Nous invitons l’ensemble des organisations syndicales à en faire de même. Et nous allons chercher la réponse de la Direction dès la 1e réunion « de rentrée », le 24 août !

Ce n’est pas une CCN que le DG transmet, ce n’est pas un « projet complet de texte » !

Il envisage de négocier ultérieurement des éléments qui « nécessitent un temps d’expertise plus long », mais qui sont fondamentaux de la constitution d’une CCN : grille de classification, temps de travail, formation, et certains sujets plus complexes (« Gestion prévisionnelle des emplois et compétences », développement professionnel, salariés handicapés, cadres dirigeants, « prime d’intéressement », activités sociales et culturelles). Comment boucler la négociation de la CCN sans ces éléments qui sont des piliers des relations salariés/employeur ? Ainsi on mettrait en option auprès des agents publics cette CCN incomplète et aux lacunes essentielles, pour simplement satisfaire à un affichage auprès des politiques. La CGT ne peut cautionner une telle démarche. La négociation sur la CCN ne pourra être considérée comme close qu’une fois l’ensemble des thèmes traités.

Une CCN vidée de substance, mais avec des régressions redoutables. Deux exemples :

1) Les institutions représentatives de personnel (IRP), même si actuellement elles n’épuisent pas tout le champ nécessaire de la consultation et se déroulent souvent selon des modalités anormales voire détestables, subissent un nouveau coup. À l’évidence, l’organisation territoriale et structurelle de Pôle emploi obéit aux lois du mouvement perpétuel. L’actuelle CCN dispose (article 10) que « toute création de poste, doit être préalablement soumise, pour avis, au comité d'entreprise » (= comité d’établissement). Cela devient dans le texte du DG : « Les comités d'établissement sont informés et consultés sur l'organigramme de l'établissement. Ils sont par ailleurs informés des ajustements de l'organigramme…. Toute création de poste ou vacance de poste est communiquée au personnel ainsi qu’aux délégués du personnel, aux membres des comités d'établissement ».
Cela signifie clairement : vos représentants sont des gêneurs, les exigences de transparence sont abusives ; c’est « laissez-nous tripatouiller tranquilles »…

2) Un article fondamental de la CCN, l’article 3, fixe les conditions de la dénonciation et de la renégociation de la CCN à venir, donc les conditions de la pérennité de celle-ci : « lorsque la renégociation n’a pas abouti sur tout ou partie de ladite CCN, la dénonciation est réputée caduque » ; autrement dit : le texte initial existant dans la CCN demeure valide.

Malgré les interventions multiples en séances, dans sa nouvelle rédaction, le DG est muet en la matière, ce qui revient en cas d’absence d’accord à conserver comme valide la dénonciation et donc en cas de non aboutissement de la négociation à renvoyer sur les dispositions du code du travail (toujours moins favorables pour les agents qu’une CCN) sur les domaines dénoncés. Cela permet à la Direction, à l’issue de la période du droit d’option, de remettre en cause l’accord éventuel, par saucissonnage pour ramener les garanties collectives de Pôle Emploi au niveau pur et simple du code du travail. Mais également, cela rend très dangereux pour les organisations syndicales la dénonciation de tout ou partie de la CCN au risque qu’en cas d’échec de la négociation, ce soit le code du travail qui s’applique systématiquement...

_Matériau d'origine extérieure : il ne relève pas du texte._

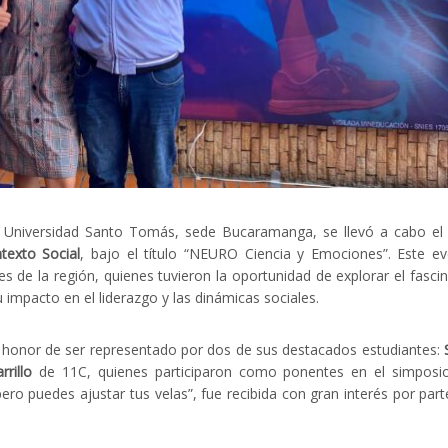
la Universidad Santo Tomás, sede Bucaramanga, se llevó a cabo e
texto Social
, bajo el título “NEURO Ciencia y Emociones”. Este e
s de la región, quienes tuvieron la oportunidad de explorar el fasci
impacto en el liderazgo y las dinámicas sociales.
 honor de ser representado por dos de sus destacados estudiantes:
rillo
de 11C, quienes participaron como ponentes en el simposio
ero puedes ajustar tus velas”, fue recibida con gran interés por part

Les salaires, parlons-en !

Rappelons-le, la CGT a signé mi-janvier un accord sur les rémunérations de la CCN, qui rompait avec des années de mesurettes et de régressions relatives. En revanche, avec 0,5% d’augmentation de la valeur du point d’indice de la Fonction Publique au 1er juillet, on creuse le déficit du point qui, tout cumulé, atteint 8% de perte au cours des 8 dernières années ! L’indice minimal de la grille ex-ANPE, correspondant à un recrutement de base d’un agent bachelier (catégorie B de la Fonction Publique), est maintenant inférieur à l’indice minimum de paye Fonction Publique, lui-même corrélé avec le SMIC…

Rappelons aussi que les revendications CGT en novembre, décembre et janvier étaient ambitieuses pour les agents publics de Pôle emploi, et allaient bien au-delà des quelques points concédés par la Direction.

Alors il est insupportable de lire sous la plume du DG qu’il ne méconnaît pas « l’aspiration des agents de droit public à voir améliorer leur situation salariale par le droit d’option ». Ce n’est pas parce qu’ils ressentent un écart de rémunération important qu’ils aspirent à le voir régler en abandonnant leur statut public. Toujours dans le même courrier, il remet à des négociations ultérieures la grille de classification, seul outil permettant de mettre en corrélation les rémunérations.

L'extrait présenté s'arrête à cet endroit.